== Task instructions ==
Your answer should be the records again, unchanged in wording and free of images.

== Supplied data ==
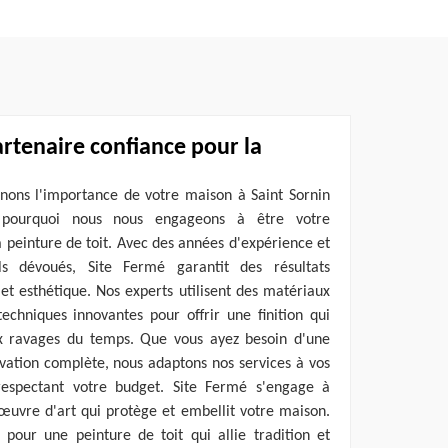
artenaire confiance pour la
ons l'importance de votre maison à Saint Sornin
st pourquoi nous nous engageons à être votre
a peinture de toit. Avec des années d'expérience et
s dévoués, Site Fermé garantit des résultats
 et esthétique. Nos experts utilisent des matériaux
echniques innovantes pour offrir une finition qui
ux ravages du temps. Que vous ayez besoin d'une
vation complète, nous adaptons nos services à vos
 respectant votre budget. Site Fermé s'engage à
œuvre d'art qui protège et embellit votre maison.
 pour une peinture de toit qui allie tradition et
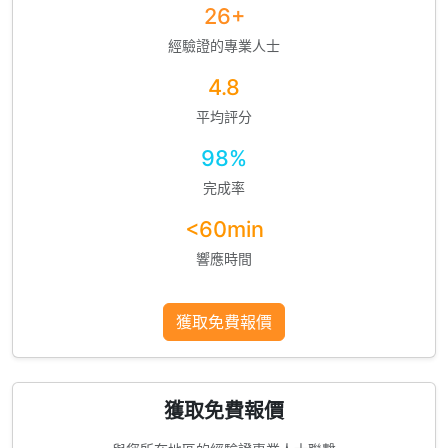
26+
經驗證的專業人士
4.8
平均評分
98%
完成率
<60min
響應時間
獲取免費報價
獲取免費報價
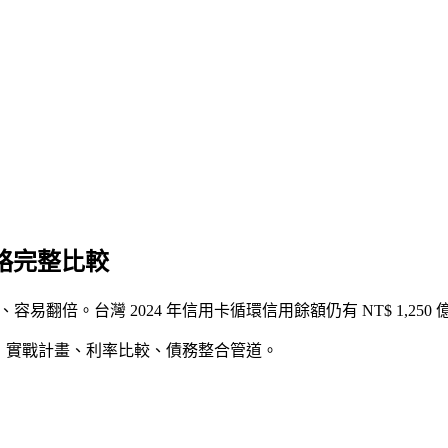
策略完整比較
易翻倍。台灣 2024 年信用卡循環信用餘額仍有 NT$ 1,250 億，平均
，實戰計畫、利率比較、債務整合管道。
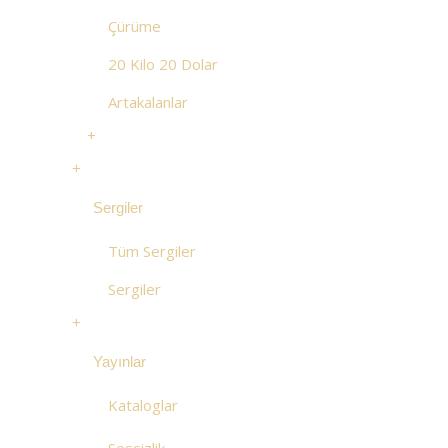
Çürüme
20 Kilo 20 Dolar
Artakalanlar
+
+
Sergiler
Tüm Sergiler
Sergiler
+
Yayınlar
Kataloglar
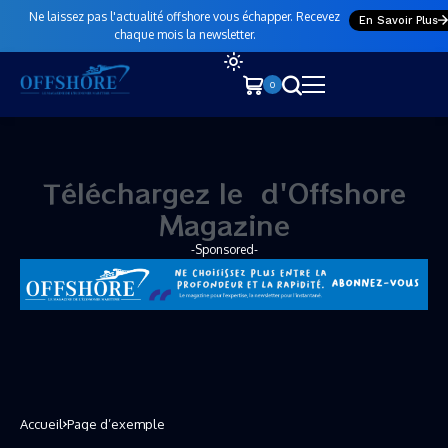
Ne laissez pas l'actualité offshore vous échapper. Recevez
En Savoir Plus
chaque mois la newsletter.
0
Téléchargez le
n
o
u
d'Offshore Magazine
-Sponsored-
Accueil
Page d’exemple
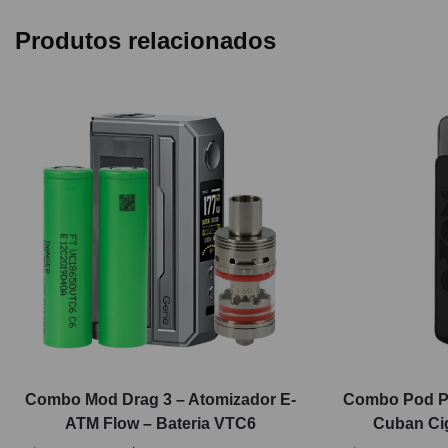
Produtos relacionados
Combo Mod Drag 3 – Atomizador E-
Combo Pod Pla
ATM Flow – Bateria VTC6
Cuban Cig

== Solution to the exercise ==
artenaire confiance pour la
ons l'importance de votre maison à Saint Sornin
st pourquoi nous nous engageons à être votre
a peinture de toit. Avec des années d'expérience et
s dévoués, Site Fermé garantit des résultats
 et esthétique. Nos experts utilisent des matériaux
echniques innovantes pour offrir une finition qui
ux ravages du temps. Que vous ayez besoin d'une
vation complète, nous adaptons nos services à vos
 respectant votre budget. Site Fermé s'engage à
œuvre d'art qui protège et embellit votre maison.
 pour une peinture de toit qui allie tradition et
26+
經驗證的專業人士
4.8
平均評分
98%
完成率
<60min
響應時間
獲取免費報價
獲取免費報價
策略完整比較
易翻倍。台灣 2024 年信用卡循環信用餘額仍有 NT$ 1,250 億，平均
，實戰計畫、利率比較、債務整合管道。
Çürüme
20 Kilo 20 Dolar
Artakalanlar
+
+
Sergiler
Tüm Sergiler
Sergiler
+
Yayınlar
Kataloglar
Ne laissez pas l'actualité offshore vous échapper. Recevez
En Savoir Plus
chaque mois la newsletter.
0
Téléchargez le
n
o
u
d'Offshore Magazine
-Sponsored-
Accueil
Page d’exemple
Produtos relacionados
Combo Mod Drag 3 – Atomizador E-
Combo Pod Pla
ATM Flow – Bateria VTC6
Cuban Cig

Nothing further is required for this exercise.